The Adjustable Ruins and the Twins
The Adjustable Ruins and the Twins est une installation in situ qui se parcourt comme un dessin à main levée. Pour reprendre l’expression de Paul Klee, « ce sont des lignes parties en promenade ».
Comme une pensée au long cours, cette installation, amorcée en 2016, est au fil des expériences et des expositions, augmentée et reformulée selon les lieux. L’ensemble est constitué comme un répertoire de formes et de volumes réalisé dans un questionnement spatio-temporel, entre vestiges figés dans le temps et composition spatiale en devenir.
C’est une équation à différentes variables architecturales dont la lecture se fait aussi bien par points reliés que dans le mouvement de la déambulation. La ligne est parfois réelle, parfois imaginaire. Elle échappe à une forme de classification. Les codes de l’architecture sont empruntés pour créer un système de ruines, enchâssées ici au sein de la chapelle.
Par cette organisation de structures bleues, apparaît un dessin dans l’espace de repères abstraits.
Celui-ci se déploie comme le quadrillage d’une fouille archéologique, la reconstitution de vestiges intégrés au dessin d’une construction supposée.

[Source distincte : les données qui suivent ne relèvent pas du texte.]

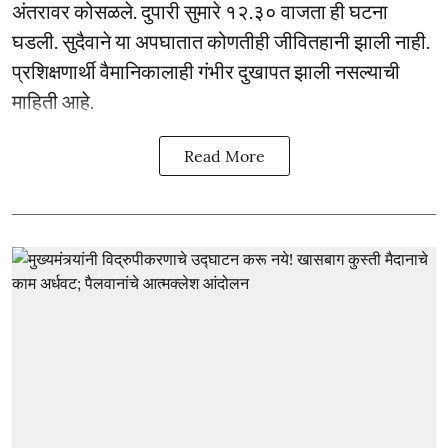
अंतरावर कोसळले. दुपारी सुमारे १२.३० वाजता ही घटना
घडली. सुदैवाने या अपघातात कोणतीही जीवितहानी झाली नाही.
प्रशिक्षणार्थी वैमानिकालाही गंभीर दुखापत झाली नसल्याची
माहिती आहे.
Read More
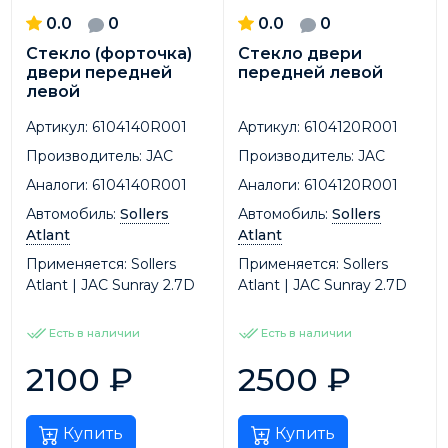
0.0
0
0.0
0
Стекло (форточка)
Стекло двери
двери передней
передней левой
левой
Артикул:
6104140R001
Артикул:
6104120R001
Производитель:
JAC
Производитель:
JAC
Аналоги:
6104140R001
Аналоги:
6104120R001
Автомобиль:
Sollers
Автомобиль:
Sollers
Atlant
Atlant
Применяется:
Sollers
Применяется:
Sollers
Atlant | JAC Sunray 2.7D
Atlant | JAC Sunray 2.7D
Есть в наличии
Есть в наличии
2100
₽
2500
₽
Купить
Купить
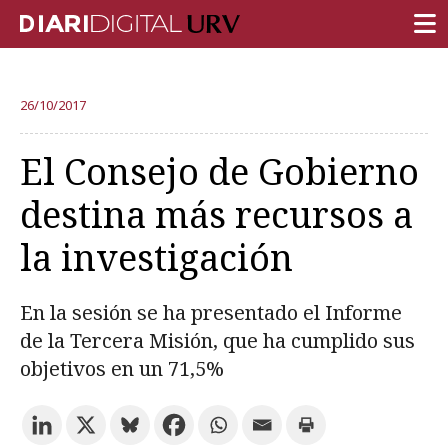
PORTADA
26/10/2017
INVESTIGACIÓN
El Consejo de Gobierno
DOCENCIA
destina más recursos a
INSTITUCIÓN
la investigación
VIDA EN EL CAMPUS
COMUNIDAD URV
En la sesión se ha presentado el Informe
REPORTAJES
de la Tercera Misión, que ha cumplido sus
objetivos en un 71,5%
Ámbitos universitarios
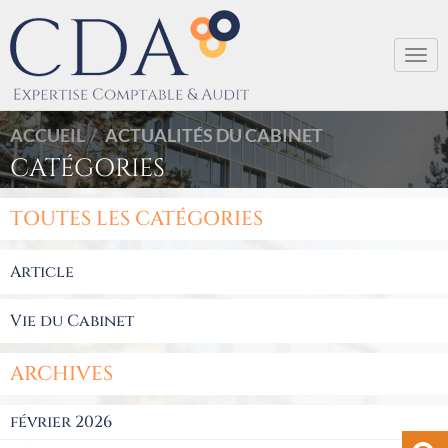
Togg
navi
ACCUEIL
ACTUALITÉS DU CABINET
CATÉGORIES
TOUTES LES CATÉGORIES
Article
Vie du Cabinet
ARCHIVES
février 2026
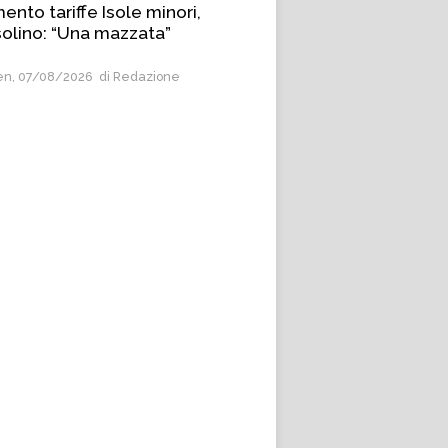
nto tariffe Isole minori,
olino: “Una mazzata”
n, 07/08/2026
di Redazione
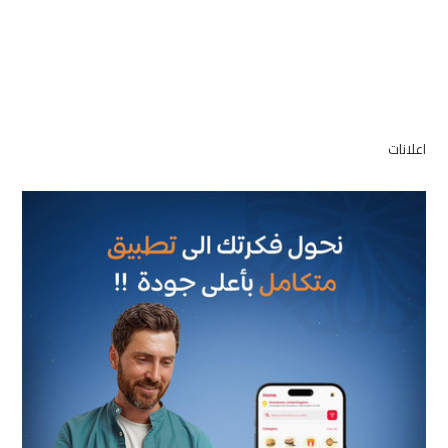
اعلانات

Je développe depuis plusieurs années une pratique du dessin liée à la notion d’espace.
Cette exfiltration de la ligne poursuit mon travail de construction par le vide.
Si les fragments, blancs en plâtre sculpté, posés au sol dessinent les pleins et les vides d’un hypothétique plan, les lignes bleu outremer suggèrent son élévation. Entre abstraction et mobilier, la structure offre un système cohérent mais dont les fonctionnalités restent à inventer.

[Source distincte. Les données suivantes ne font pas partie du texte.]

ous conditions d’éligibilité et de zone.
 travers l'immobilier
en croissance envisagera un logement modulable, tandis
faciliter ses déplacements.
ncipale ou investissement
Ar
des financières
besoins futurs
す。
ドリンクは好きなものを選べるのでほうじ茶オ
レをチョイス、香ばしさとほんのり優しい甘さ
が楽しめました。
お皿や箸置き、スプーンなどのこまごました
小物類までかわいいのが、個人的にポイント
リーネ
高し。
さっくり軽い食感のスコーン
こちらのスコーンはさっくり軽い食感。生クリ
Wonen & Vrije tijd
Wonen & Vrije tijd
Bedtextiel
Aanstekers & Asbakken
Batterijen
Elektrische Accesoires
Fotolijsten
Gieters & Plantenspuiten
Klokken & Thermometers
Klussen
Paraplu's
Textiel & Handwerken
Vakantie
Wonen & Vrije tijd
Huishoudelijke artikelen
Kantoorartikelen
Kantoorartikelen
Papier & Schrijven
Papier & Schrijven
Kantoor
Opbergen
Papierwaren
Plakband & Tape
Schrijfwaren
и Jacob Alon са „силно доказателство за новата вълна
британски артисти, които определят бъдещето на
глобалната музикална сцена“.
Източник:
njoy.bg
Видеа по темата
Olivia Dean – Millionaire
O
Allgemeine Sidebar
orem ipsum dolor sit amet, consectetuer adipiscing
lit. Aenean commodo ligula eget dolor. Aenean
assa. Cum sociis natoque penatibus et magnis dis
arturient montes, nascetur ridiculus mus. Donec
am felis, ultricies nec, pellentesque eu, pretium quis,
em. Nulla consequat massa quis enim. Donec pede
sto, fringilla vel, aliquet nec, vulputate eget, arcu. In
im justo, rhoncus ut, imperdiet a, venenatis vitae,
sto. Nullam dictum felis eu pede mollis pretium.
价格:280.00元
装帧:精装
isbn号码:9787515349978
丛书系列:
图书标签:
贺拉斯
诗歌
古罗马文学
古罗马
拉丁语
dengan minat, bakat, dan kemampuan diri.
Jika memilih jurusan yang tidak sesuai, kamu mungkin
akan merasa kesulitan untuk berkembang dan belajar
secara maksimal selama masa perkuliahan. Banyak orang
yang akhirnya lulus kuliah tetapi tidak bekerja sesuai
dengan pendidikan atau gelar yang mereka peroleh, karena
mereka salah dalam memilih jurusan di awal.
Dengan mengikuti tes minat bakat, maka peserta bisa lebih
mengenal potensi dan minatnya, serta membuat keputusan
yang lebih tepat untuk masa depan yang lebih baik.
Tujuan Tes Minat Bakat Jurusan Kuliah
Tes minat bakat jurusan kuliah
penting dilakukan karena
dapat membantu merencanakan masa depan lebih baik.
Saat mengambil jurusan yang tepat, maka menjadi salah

Certains vestiges en plâtre préexistaient à cette formulation, d'autres éléments ont été réalisés par empreintes puis façonnés comme des micro-paysages. Ces reliefs apparaissent comme travaillés par une érosion accélérée. La mise en abyme du lieu dans le lieu opère un dédoublement, non sans rappeler la particularité des saints Dredeno, les jumeaux auxquels est dédié la chapelle de Saint-Gérand.
Claire Trotignon
Je connaissais peu l’événement lorsqu’Éric Suchère m’a proposé, en 2018, de prendre part à L’art dans les chapelles. Rapidement, j’ai découvert un historique protéiforme et dense laissant deviner une expérience de création in situ intéressante.
À cette période, je préparais une installation, de l’ordre de la partition pour Le Plateau (FRAC Île-de-France) : « Primo piano and the leftovers », une succession linéaire d’éléments géométriques, de plâtres sculptés, peints, combinés, posés. Je travaillais également sur une nouvelle série de dessins « Action, Antico », de petits collages « métachroniques » composés comme des scènes de plateau de tournages de films greco-californiens.
En prenant part à l’événement, la seule recommandation était naturellement d’attendre la découverte de l’espace pour ébaucher une intention. Trois mois passèrent avant que je ne visite la chapelle Saint-Drédeno à Saint-Gérand.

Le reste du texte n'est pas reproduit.